# How to estimate probable seeling pricegiven OHLC data for backtesting?

I'm relative new to this, so I might be asking something that doesn't make sense. Here is my scenario:

I have intraday day at 1 minute intervals. This data has ohlc data and I want to compute for any given interval what the likely sell price would be. I could just assume the worst case and take the low price, but I'm assuming there is something a little more accurate than that.

I get that there is no way to accurately predict what the sell price would be, since an actual order potentially changes the outcome. I just want to know if there is a best practice for predicting what the sell price would be if I tried to execute an order on a given interval using historical data.

• Perhaps calculating the sell price by finding the average price between the High and the Low for the day or since you have 1-minute intervals you can find the Low for say the last 15 minutes @smacbeth – Rime Oct 7 '15 at 18:37
• To start with, if you get a signal on a tick, backtest your trading strategy on the NEXT tick... – Sergey Bushmanov Oct 12 '15 at 22:54

It sounds like you are trying to backtest a strategy and want to simulate actual trading conditions.

If this is the case, I make the suggestion that liquidity concerns are of more relevance than nailing a hypothetical order price in a 1-minute interval. If you're really concerned about the price, you could simply average the prices. Note that this is mathematically equivalent to weighing each value at 25%.

You could get more industrious and estimate the variance within the interval and make a guess about what that says about the hypothetical price, but you would need to verify that assumption empirically, anyways. To me that sounds like a lot of unnecessary work.

When you live-test a strategy there are many variables that are present that are not easily modeled in a backtest. So to really work at resolving just one (that is minor IMO) is perhaps not the best use of your energy.

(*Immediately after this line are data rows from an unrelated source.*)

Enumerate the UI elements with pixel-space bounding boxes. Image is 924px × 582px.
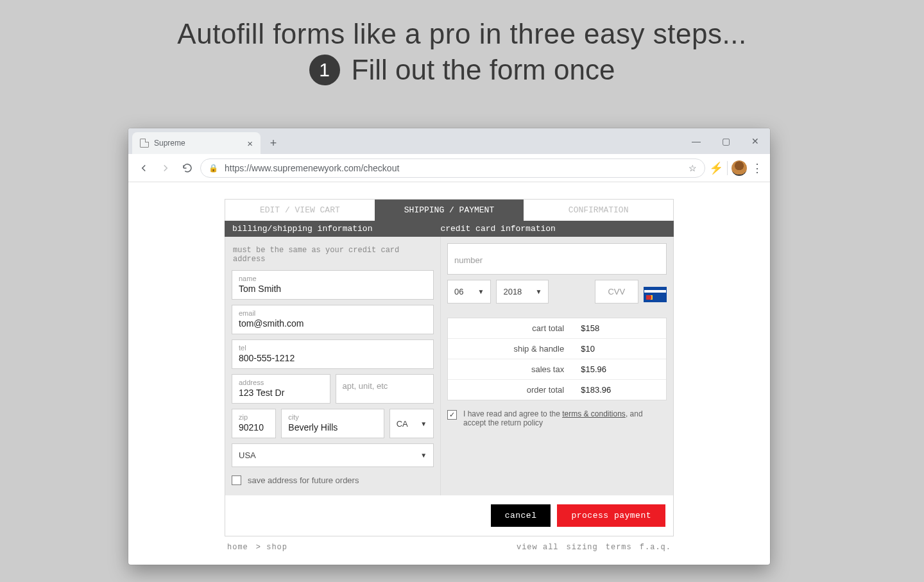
exp-year-value: 2018 bbox=[503, 287, 522, 296]
terms-checkbox[interactable]: ✓ bbox=[447, 410, 457, 420]
billing-header: billing/shipping information bbox=[232, 224, 440, 234]
separator bbox=[727, 161, 728, 175]
address-field[interactable]: address 123 Test Dr bbox=[232, 374, 330, 404]
address-bar[interactable]: 🔒 https://www.supremenewyork.com/checkou… bbox=[200, 158, 705, 178]
zip-field[interactable]: zip 90210 bbox=[232, 409, 276, 438]
promo-line1: Autofill forms like a pro in three easy … bbox=[177, 18, 746, 50]
email-label: email bbox=[239, 309, 427, 317]
window-controls: — ▢ ✕ bbox=[681, 128, 770, 154]
save-address-row[interactable]: save address for future orders bbox=[232, 475, 434, 485]
exp-month-select[interactable]: 06 ▼ bbox=[447, 280, 491, 304]
state-value: CA bbox=[397, 419, 408, 429]
email-value: tom@smith.com bbox=[239, 318, 427, 329]
checkout-form: must be the same as your credit card add… bbox=[225, 237, 674, 495]
step-confirmation[interactable]: CONFIRMATION bbox=[524, 200, 673, 221]
city-field[interactable]: city Beverly Hills bbox=[281, 409, 384, 438]
url-text: https://www.supremenewyork.com/checkout bbox=[225, 163, 399, 173]
totals-label-0: cart total bbox=[448, 318, 574, 338]
state-select[interactable]: CA ▼ bbox=[389, 409, 434, 438]
footer-viewall[interactable]: view all bbox=[517, 543, 559, 552]
tab-title: Supreme bbox=[154, 139, 185, 148]
close-window-icon[interactable]: ✕ bbox=[740, 128, 770, 154]
total-row: ship & handle $10 bbox=[448, 339, 666, 359]
minimize-icon[interactable]: — bbox=[681, 128, 711, 154]
zip-value: 90210 bbox=[239, 422, 269, 432]
apt-placeholder: apt, unit, etc bbox=[343, 381, 427, 391]
step-shipping-payment[interactable]: SHIPPING / PAYMENT bbox=[375, 200, 524, 221]
page-content: EDIT / VIEW CART SHIPPING / PAYMENT CONF… bbox=[128, 182, 770, 565]
new-tab-button[interactable]: + bbox=[264, 137, 282, 154]
name-label: name bbox=[239, 275, 427, 282]
payment-column: number 06 ▼ 2018 ▼ CVV bbox=[440, 237, 673, 495]
footer-shop[interactable]: > shop bbox=[256, 543, 287, 552]
close-tab-icon[interactable]: × bbox=[247, 139, 253, 148]
cvv-field[interactable]: CVV bbox=[595, 280, 638, 304]
email-field[interactable]: email tom@smith.com bbox=[232, 305, 434, 334]
totals-value-1: $10 bbox=[574, 339, 666, 359]
total-row: sales tax $15.96 bbox=[448, 359, 666, 380]
cvv-placeholder: CVV bbox=[602, 287, 631, 296]
section-header: billing/shipping information credit card… bbox=[225, 221, 674, 237]
totals-label-3: order total bbox=[448, 380, 574, 400]
footer-faq[interactable]: f.a.q. bbox=[640, 543, 671, 552]
chevron-down-icon: ▼ bbox=[536, 288, 542, 295]
apt-field[interactable]: apt, unit, etc bbox=[336, 374, 434, 404]
browser-tab[interactable]: Supreme × bbox=[132, 132, 261, 154]
bookmark-star-icon[interactable]: ☆ bbox=[689, 163, 697, 173]
actions-bar: cancel process payment bbox=[225, 495, 674, 536]
footer-nav: home > shop view all sizing terms f.a.q. bbox=[225, 536, 674, 552]
city-label: city bbox=[288, 413, 377, 421]
save-address-checkbox[interactable] bbox=[232, 475, 241, 485]
terms-row[interactable]: ✓ I have read and agree to the terms & c… bbox=[447, 409, 667, 427]
forward-button[interactable] bbox=[157, 159, 175, 177]
back-button[interactable] bbox=[135, 159, 153, 177]
extension-icon[interactable]: ⚡ bbox=[709, 161, 723, 175]
card-number-placeholder: number bbox=[454, 255, 660, 265]
chevron-down-icon: ▼ bbox=[420, 452, 427, 459]
cancel-button[interactable]: cancel bbox=[491, 504, 551, 527]
total-row: order total $183.96 bbox=[448, 380, 666, 400]
kebab-menu-icon[interactable]: ⋮ bbox=[751, 161, 764, 175]
exp-month-value: 06 bbox=[454, 287, 463, 296]
totals-value-2: $15.96 bbox=[574, 359, 666, 379]
totals-value-3: $183.96 bbox=[574, 380, 666, 400]
name-value: Tom Smith bbox=[239, 284, 427, 294]
browser-toolbar: 🔒 https://www.supremenewyork.com/checkou… bbox=[128, 154, 770, 182]
tel-field[interactable]: tel 800-555-1212 bbox=[232, 339, 434, 369]
exp-year-select[interactable]: 2018 ▼ bbox=[496, 280, 549, 304]
step-number-badge: 1 bbox=[309, 55, 340, 85]
promo-line2: Fill out the form once bbox=[352, 54, 615, 86]
totals-label-1: ship & handle bbox=[448, 339, 574, 359]
terms-link[interactable]: terms & conditions bbox=[562, 409, 626, 418]
maximize-icon[interactable]: ▢ bbox=[711, 128, 740, 154]
name-field[interactable]: name Tom Smith bbox=[232, 270, 434, 300]
card-number-field[interactable]: number bbox=[447, 243, 667, 275]
billing-column: must be the same as your credit card add… bbox=[225, 237, 440, 495]
footer-sizing[interactable]: sizing bbox=[567, 543, 598, 552]
lock-icon: 🔒 bbox=[209, 164, 218, 173]
address-value: 123 Test Dr bbox=[239, 388, 323, 398]
city-value: Beverly Hills bbox=[288, 422, 377, 432]
profile-avatar[interactable] bbox=[732, 160, 747, 176]
tel-label: tel bbox=[239, 344, 427, 352]
chevron-down-icon: ▼ bbox=[420, 420, 427, 427]
terms-text: I have read and agree to the terms & con… bbox=[463, 409, 667, 427]
reload-button[interactable] bbox=[178, 159, 196, 177]
save-address-label: save address for future orders bbox=[248, 475, 359, 485]
order-totals: cart total $158 ship & handle $10 sales … bbox=[447, 318, 667, 400]
checkout-steps: EDIT / VIEW CART SHIPPING / PAYMENT CONF… bbox=[225, 199, 674, 221]
totals-value-0: $158 bbox=[574, 318, 666, 338]
process-payment-button[interactable]: process payment bbox=[557, 504, 665, 527]
country-value: USA bbox=[239, 450, 256, 460]
chevron-down-icon: ▼ bbox=[478, 288, 484, 295]
zip-label: zip bbox=[239, 413, 269, 421]
footer-home[interactable]: home bbox=[227, 543, 248, 552]
total-row: cart total $158 bbox=[448, 318, 666, 339]
country-select[interactable]: USA ▼ bbox=[232, 443, 434, 467]
credit-header: credit card information bbox=[440, 224, 555, 234]
promo-headline: Autofill forms like a pro in three easy … bbox=[177, 18, 746, 86]
billing-hint: must be the same as your credit card add… bbox=[233, 246, 432, 264]
footer-terms[interactable]: terms bbox=[606, 543, 632, 552]
tel-value: 800-555-1212 bbox=[239, 353, 427, 363]
step-edit-cart[interactable]: EDIT / VIEW CART bbox=[225, 200, 375, 221]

It probably depends on the liquidity of your asset and the size of the sell order: if you want to trade a heavily traded [and thus liquid] ETF such as SPY for example, your sell order would probably fill almost instantly - unless it is a very big order. In that case, obtaining second or tick data would remove most uncertainty from the question.

However, if the asset is not liquid and/or a very large order is sent, the sell would certainly be filled around the low [and yes, possibly lower].

Finally, lacking any additional information, I would either use the Close price, which usually is representative of the time period, or the low, as a [proxy] worst-case scenario [keeping in mind that it is not exactly worst-case].